WHAT YOU HAVE TO DO:
The records are to be copied word for word, and the pictures dropped.

Saved entries:
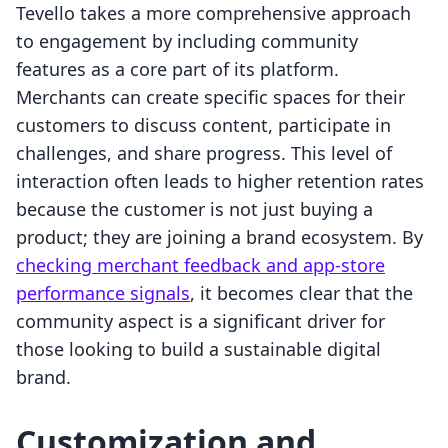
Tevello takes a more comprehensive approach
to engagement by including community
features as a core part of its platform.
Merchants can create specific spaces for their
customers to discuss content, participate in
challenges, and share progress. This level of
interaction often leads to higher retention rates
because the customer is not just buying a
product; they are joining a brand ecosystem. By
checking merchant feedback and app-store
performance signals
, it becomes clear that the
community aspect is a significant driver for
those looking to build a sustainable digital
brand.
Customization and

OUTPUT BELOW:
Tevello takes a more comprehensive approach
to engagement by including community
features as a core part of its platform.
Merchants can create specific spaces for their
customers to discuss content, participate in
challenges, and share progress. This level of
interaction often leads to higher retention rates
because the customer is not just buying a
product; they are joining a brand ecosystem. By
checking merchant feedback and app-store
performance signals
, it becomes clear that the
community aspect is a significant driver for
those looking to build a sustainable digital
brand.
Customization and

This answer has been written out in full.